図3に例示したように、本実施形態の印刷装置1では、テープロール4(媒体アダプタ)から供給される被印刷媒体3はプラテンローラ5とサーマルヘッド6との間を通り、プラテンローラ5とサーマルヘッド6とにより挟持される。プラテンローラ5は、搬送部161に含まれ、図示しないモータの動力により被印刷媒体3を排出方向(第1の方向)に搬送するように回転させること、及び排出方向とは反対の方向(第2の方向)に搬送するように回転させることができる。サーマルヘッド6は、印刷部162に含まれ、制御部110からの制御信号に従い、被印刷媒体3に熱を印加して印刷を行う。以下の説明では、搬送経路における、プラテンローラ5とサーマルヘッド6とにより被印刷媒体3を挟持する位置を印刷位置という。排出方向は、搬送経路における、印刷位置から装置筐体(例えば、容器部材101)の排出口103に向かう方向である。以下の説明では、搬送経路における、装置筐体の排出口103の位置を排出位置という。以下の説明では、被印刷媒体3を排出方向に搬送するプラテンローラ5の回転を正転といい、プラテンローラ5を正転させて被印刷媒体3を搬送することを正転搬送という。以下の説明では、被印刷媒体3を排出方向とは反対の方向に搬送するプラテンローラ5の回転を逆転といい、プラテンローラ5を逆転させて被印刷媒体3を搬送することを逆転搬送という。

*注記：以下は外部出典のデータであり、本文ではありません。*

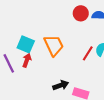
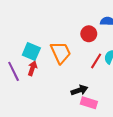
red circle: (81, 13) -> (89, 34), moved
black arrow: (61, 85) -> (79, 90), moved

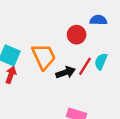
black arrow: (79, 90) -> (66, 72), moved

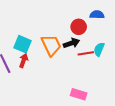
red line: (85, 66) -> (86, 53), turned 49
black arrow: (66, 72) -> (71, 43), moved

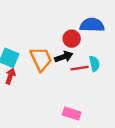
blue semicircle: (97, 15) -> (92, 25), size x1.5
cyan semicircle: (99, 49) -> (94, 64), turned 144

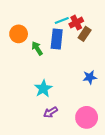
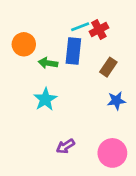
brown rectangle: (85, 34) -> (108, 67), moved
green arrow: (37, 48) -> (48, 63), turned -48
cyan star: (43, 89) -> (45, 99), moved

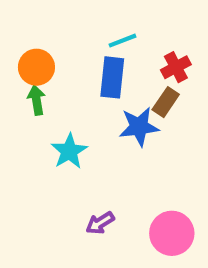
red cross: (99, 30) -> (176, 67), moved
green arrow: (48, 63) -> (36, 100), moved, turned 72
blue star: (116, 101) -> (139, 127), moved, size x1.4

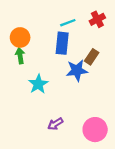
red cross: (176, 67) -> (97, 19), moved

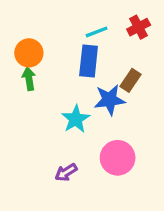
cyan star: (38, 84) -> (76, 119), moved
purple arrow: (55, 124) -> (66, 172), moved
pink circle: (95, 130) -> (118, 158), moved

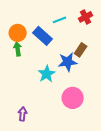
blue rectangle: (89, 61) -> (43, 36), moved, turned -54
purple arrow: (66, 172) -> (23, 114), moved, turned 128

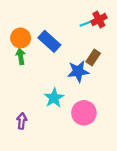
cyan line: (60, 20) -> (87, 23), moved
cyan star: (47, 74) -> (54, 98), moved
purple arrow: (23, 114) -> (22, 121), moved

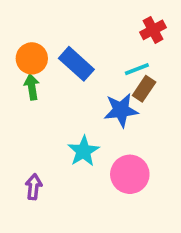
cyan line: (87, 23) -> (137, 69), moved

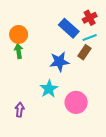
blue rectangle: (76, 64) -> (69, 28), moved
cyan line: (137, 69) -> (90, 38), moved
blue star: (121, 110) -> (59, 62), moved

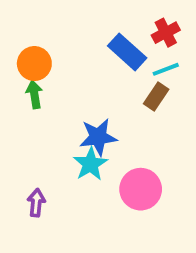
blue star: (59, 62) -> (98, 137), moved

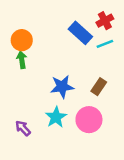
brown rectangle: (156, 96) -> (99, 87), moved
cyan star: (90, 164) -> (56, 117), moved
purple arrow: (36, 203) -> (23, 128), turned -49

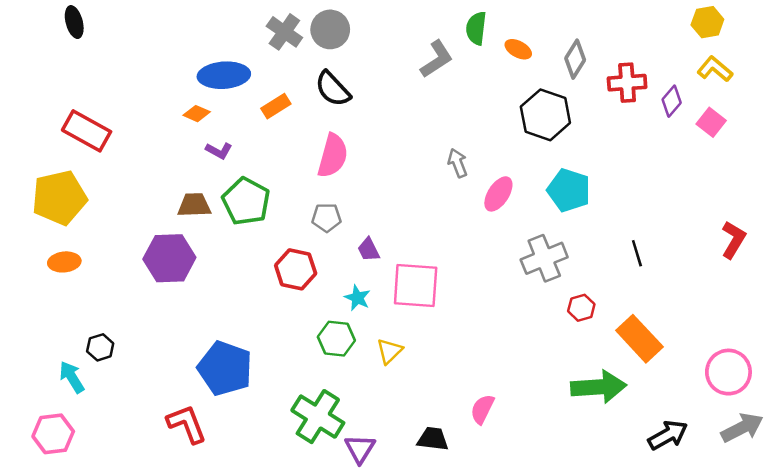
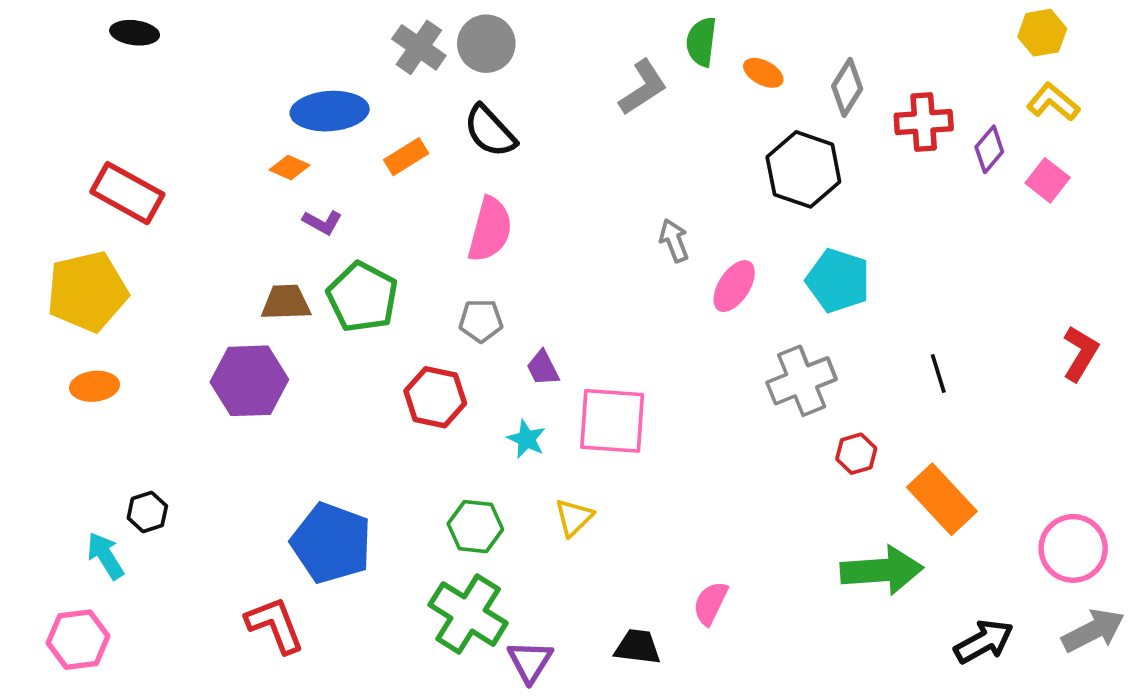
black ellipse: (74, 22) -> (135, 33), moved, turned -68
green hexagon: (336, 339) -> (475, 527), moved

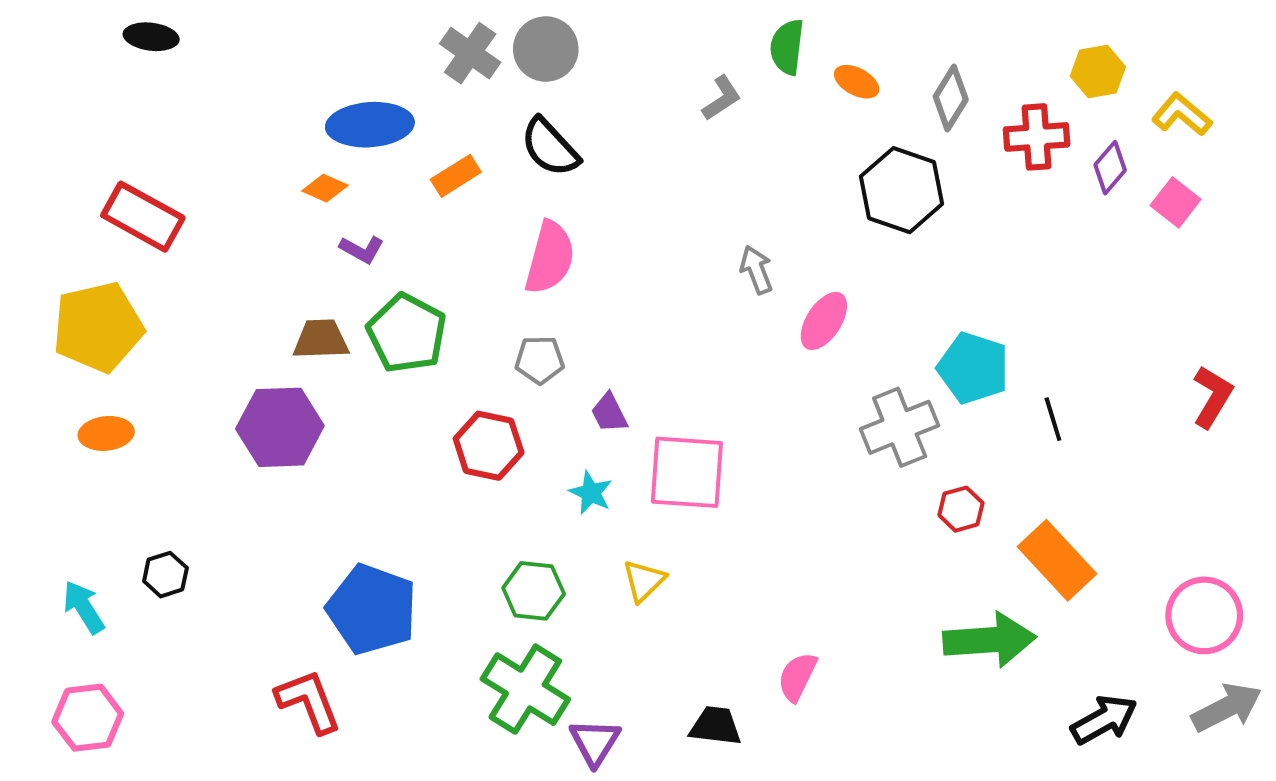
yellow hexagon: (1042, 33) -> (1098, 71), moved
gray L-shape: (643, 87) -> (722, 98), size x0.7
cyan pentagon: (838, 281) -> (973, 368), moved
cyan arrow: (105, 556) -> (84, 607), moved

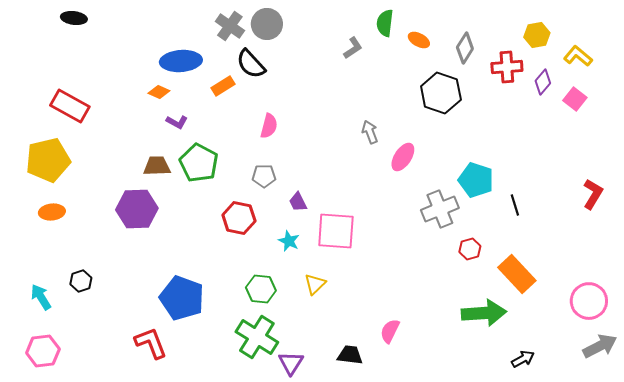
black semicircle: (550, 147) -> (251, 64), moved
pink semicircle: (550, 258) -> (269, 126), size x0.7
black arrow: (1104, 720) -> (523, 359), moved, size x0.7

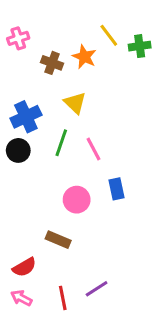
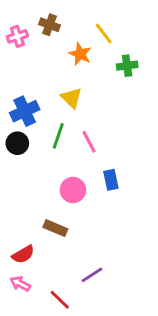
green cross: (140, 46) -> (127, 66), moved
brown cross: (52, 63) -> (50, 25), moved
red line: (63, 298) -> (60, 300), moved, turned -35

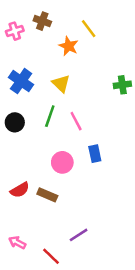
green cross: (127, 66) -> (122, 85), moved
blue cross: (25, 111) -> (21, 81), moved, turned -30
red semicircle: (23, 254) -> (20, 190), moved

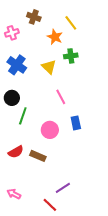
pink cross: (15, 31) -> (12, 33), moved
green cross: (122, 85) -> (71, 56), moved
green line: (50, 116) -> (23, 116), moved
red line: (51, 256) -> (50, 205), moved

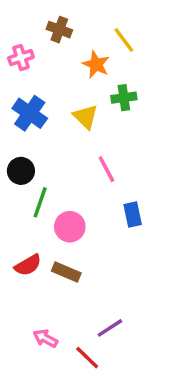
pink circle: (50, 130) -> (70, 227), moved
pink arrow: (14, 194) -> (45, 338), moved

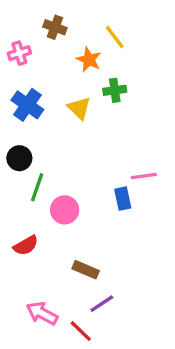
pink line: (106, 169) -> (144, 176), moved, turned -70
brown rectangle: (66, 272) -> (86, 270), moved
pink arrow: (45, 338) -> (42, 313), size x1.4

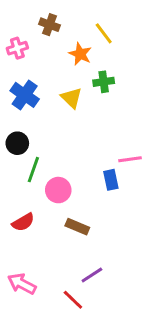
brown rectangle: (86, 270) -> (77, 227), moved
pink arrow: (42, 313) -> (22, 284), moved

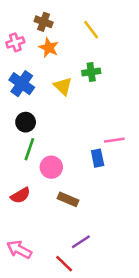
orange star: (80, 54) -> (49, 48), moved
black circle: (17, 143) -> (26, 122), moved

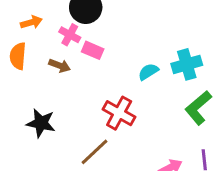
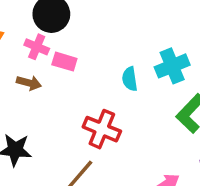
cyan semicircle: (148, 72) -> (130, 79), turned -60

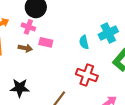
pink rectangle: (64, 62) -> (46, 42), moved
red cross: (102, 129) -> (87, 75), moved

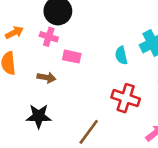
brown arrow: (25, 48) -> (46, 77), moved

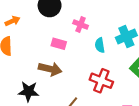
pink cross: (49, 37) -> (81, 25), moved
brown arrow: (46, 77) -> (50, 69), moved, size x1.5

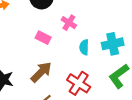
brown arrow: (50, 69) -> (41, 72), moved, turned -70

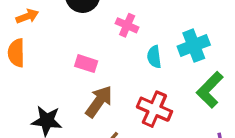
pink rectangle: (43, 38) -> (86, 64), moved

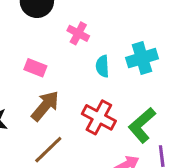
green L-shape: (210, 90) -> (142, 125), moved

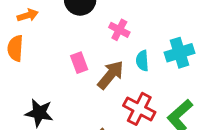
pink rectangle: (35, 68) -> (79, 63), turned 48
brown arrow: (45, 106) -> (111, 75), moved

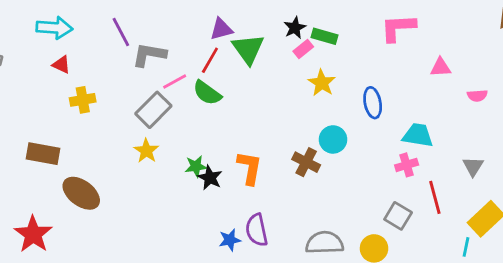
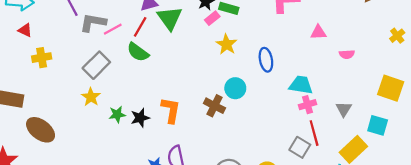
pink line: (175, 81) -> (113, 29), moved
pink cross: (407, 165) -> (308, 105), moved
green star: (196, 166) -> (117, 114), moved
black star: (210, 178) -> (140, 118), turned 30
gray square: (398, 216) -> (300, 147), moved

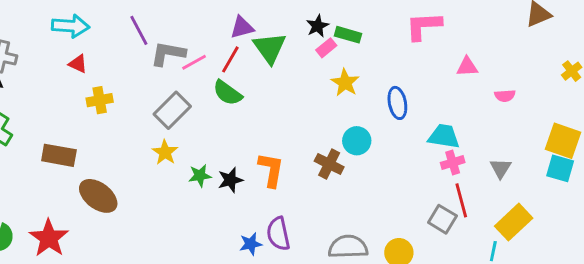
cyan square: (378, 125) -> (560, 168), moved

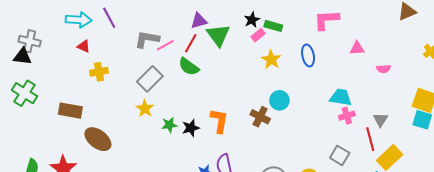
purple line: (139, 30) -> (109, 18), moved
blue ellipse: (397, 103) -> (308, 55), moved
red line: (461, 200) -> (370, 139), moved

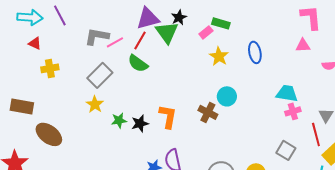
black star: (252, 20) -> (179, 17), moved
pink L-shape: (326, 20) -> (311, 17), moved, turned 88
purple triangle: (199, 21) -> (148, 18), size x1.4

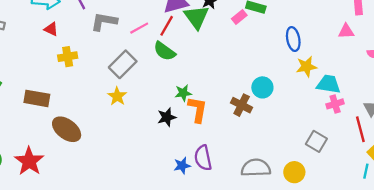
gray L-shape: (97, 36) -> (104, 21), moved
yellow star: (219, 56) -> (306, 67), moved, turned 30
green star: (119, 120) -> (183, 93), moved
gray square: (286, 150) -> (316, 141), moved

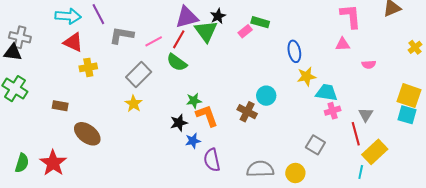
red triangle: (51, 29) -> (73, 42), size x1.5
brown rectangle: (37, 98) -> (60, 106), size x0.7
orange L-shape: (197, 109) -> (207, 116), turned -30
blue star: (182, 166) -> (193, 141), moved

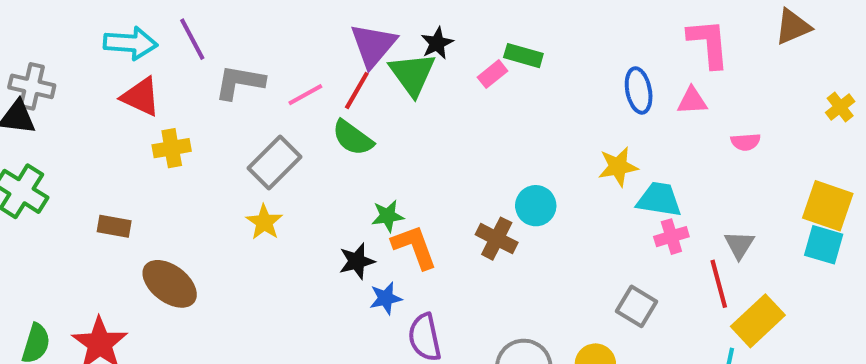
purple triangle: (187, 17) -> (373, 45), turned -35
blue ellipse: (294, 51) -> (639, 90), moved

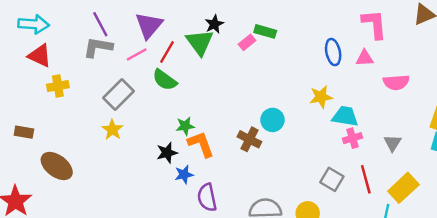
purple line: (192, 39) -> (100, 24), moved
purple triangle: (373, 45) -> (149, 25), moved
pink semicircle: (746, 142) -> (396, 82), size x1.5
red line: (719, 284) -> (366, 179), moved

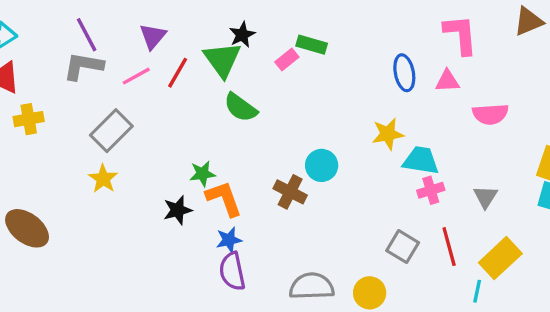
purple triangle: (149, 25) -> (153, 36), size x0.7
green semicircle: (165, 80) -> (240, 107), moved
blue star: (184, 174) -> (229, 240), moved

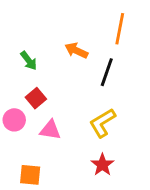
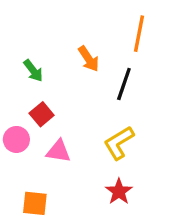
orange arrow: (76, 51) -> (89, 59), turned -150

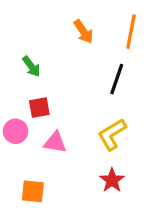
orange arrow: (89, 59) -> (84, 32), moved
red square: (42, 114) -> (39, 108), turned 30

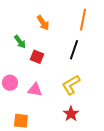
orange arrow: (84, 32) -> (43, 23), moved
red square: (39, 108) -> (37, 57), moved, turned 32

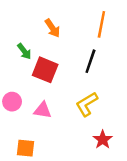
red square: (37, 57) -> (45, 70), size x1.5
red star: (71, 114) -> (103, 140), moved

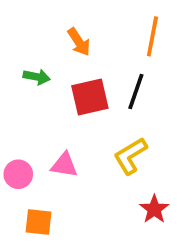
green arrow: (24, 51) -> (37, 77), turned -42
red square: (45, 70) -> (90, 97), moved, turned -35
pink circle: (12, 102) -> (18, 174), moved

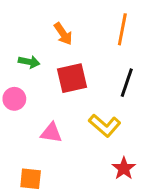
black line: (136, 92) -> (127, 83), moved
yellow L-shape: (130, 156) -> (105, 125), turned -108
pink circle: (18, 174) -> (14, 99), moved

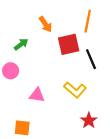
green arrow: (29, 62) -> (21, 44), turned -48
red square: (72, 78) -> (69, 44), moved
black line: (127, 83) -> (91, 59), turned -42

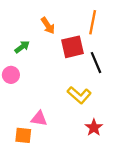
pink triangle: (37, 95) -> (39, 119), moved

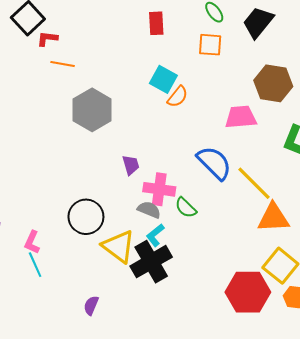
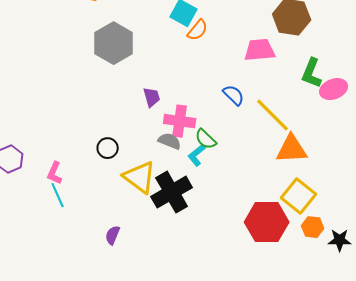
blue semicircle: (214, 163) -> (234, 95), size x0.6
black circle: (86, 217) -> (108, 148), size x0.6
cyan L-shape: (155, 235) -> (197, 155), moved

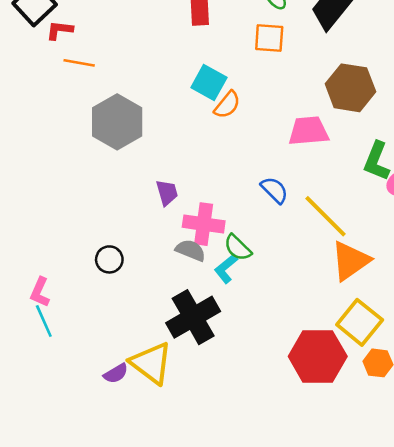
orange triangle: (292, 149) -> (350, 261), turned -32
yellow triangle: (140, 177) -> (151, 363), moved
purple semicircle: (113, 235) -> (116, 373), turned -144

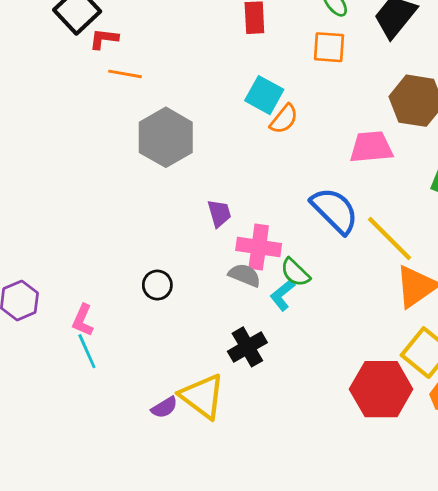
blue semicircle: (274, 190) -> (335, 210), size x1.6
black cross: (193, 317) -> (247, 347), size x0.7

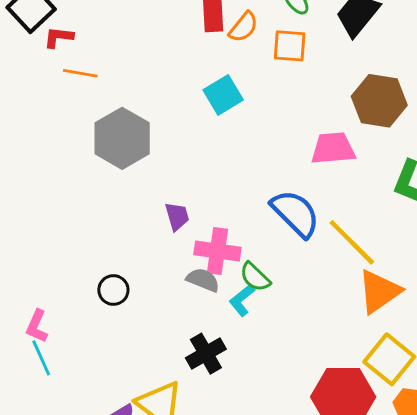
cyan square: (264, 95) -> (223, 95), turned 30
orange semicircle: (284, 119) -> (243, 27), moved

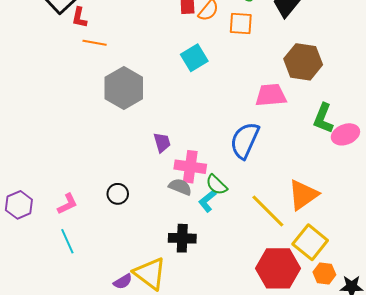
red L-shape: (59, 37) -> (79, 18), turned -85
blue semicircle: (295, 213) -> (245, 140), turned -111
yellow line: (352, 242) -> (268, 211), moved
pink L-shape: (37, 326) -> (67, 204), moved, turned -140
black cross: (206, 354) -> (182, 238), turned 32

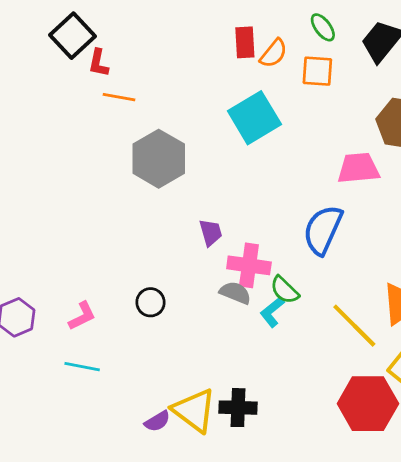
cyan square: (194, 58) -> (254, 118), size x1.4
black cross: (182, 238) -> (238, 408), moved
cyan line: (67, 241) -> (82, 367), turned -55

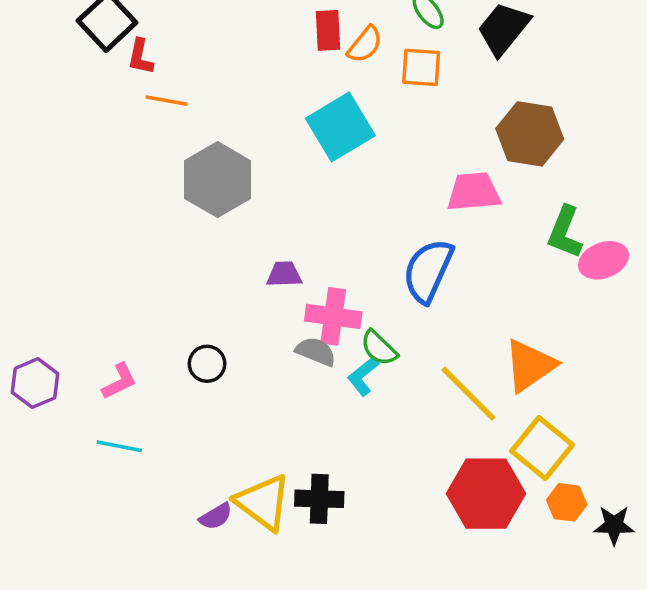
purple trapezoid: (211, 233) -> (284, 274), turned -76

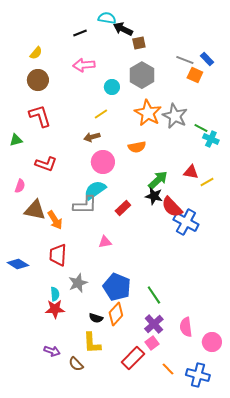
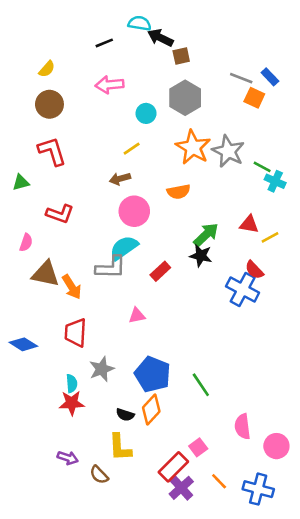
red semicircle: (172, 207) -> (254, 270), moved, size x0.7
purple cross: (154, 324) -> (181, 488), moved

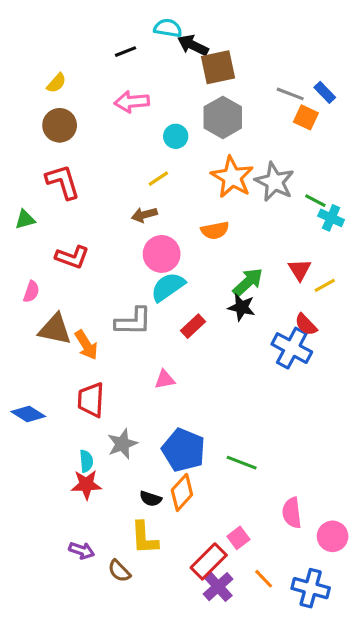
brown square: (181, 56) -> (218, 67), size x1.6
red triangle: (249, 224) -> (300, 270), turned 48
cyan semicircle: (124, 248) -> (168, 287), moved
green line: (201, 385) -> (242, 463), turned -35

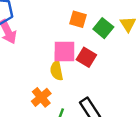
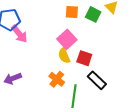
pink square: (64, 51) -> (67, 39), turned -30
red square: (86, 57) -> (84, 58), moved

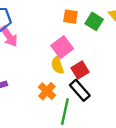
red square: (84, 58) -> (80, 70), turned 35
black rectangle: (97, 80) -> (80, 90), moved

搬送経路における印刷位置と排出位置との間となる位置には、被印刷媒体3をカットするカッター7が配置されている。カッター7は、カット部163に含まれる。本実施形態の印刷装置1では、カッター7として、フルカッター(第1のカッター)701と、ハーフカッター(第2のカッター)702とが配置されている。フルカッター701は、被印刷媒体3の全体をカットするカッターであり、ハーフカッター702は、被印刷媒体3の一部をカットするカッターである。ハーフカッター702は、被印刷媒体3における該ハーフカッター702によりカットした位置を境として隣り合う2つの領域が一体的に保持されるように、被印刷媒体3の一部をカットする。例えば、被印刷媒体3が印刷(印字)を行う粘着テープ層と該粘着テープ層を保護する保護層とを有する多層構造の媒体である場合、フルカッター701が粘着テープ層及び保護層をカットして被印刷媒体3を2つに分離する一方で、ハーフカッター702は粘着テープ層のみをカットし、2つに分離された粘着テープ層が保護層により一体的に保持される。フルカッター701は、搬送経路における印刷位置から距離L1の位置(以下「フルカット位置」という)に配置されている。ハーフカッター702は、搬送経路におけるフルカット位置と排出位置との間であって、搬送経路におけるフルカット位置から距離L2の位置(以下「ハーフカット位置」という)に配置されている。距離L1及び距離L2は、搬送される被印刷媒体3の長さと対応する。すなわち、距離L1は、搬送される被印刷媒体3における、印刷位置にある被印刷媒体3上の位置からフルカット位置にある被印刷媒体3上の位置までの長さと対応する。距離L2は、搬送される被印刷媒体3における、フルカット位置にある被印刷媒体3上の位置からハーフカット位置にある被印刷媒体3上の位置までの長さと対応する。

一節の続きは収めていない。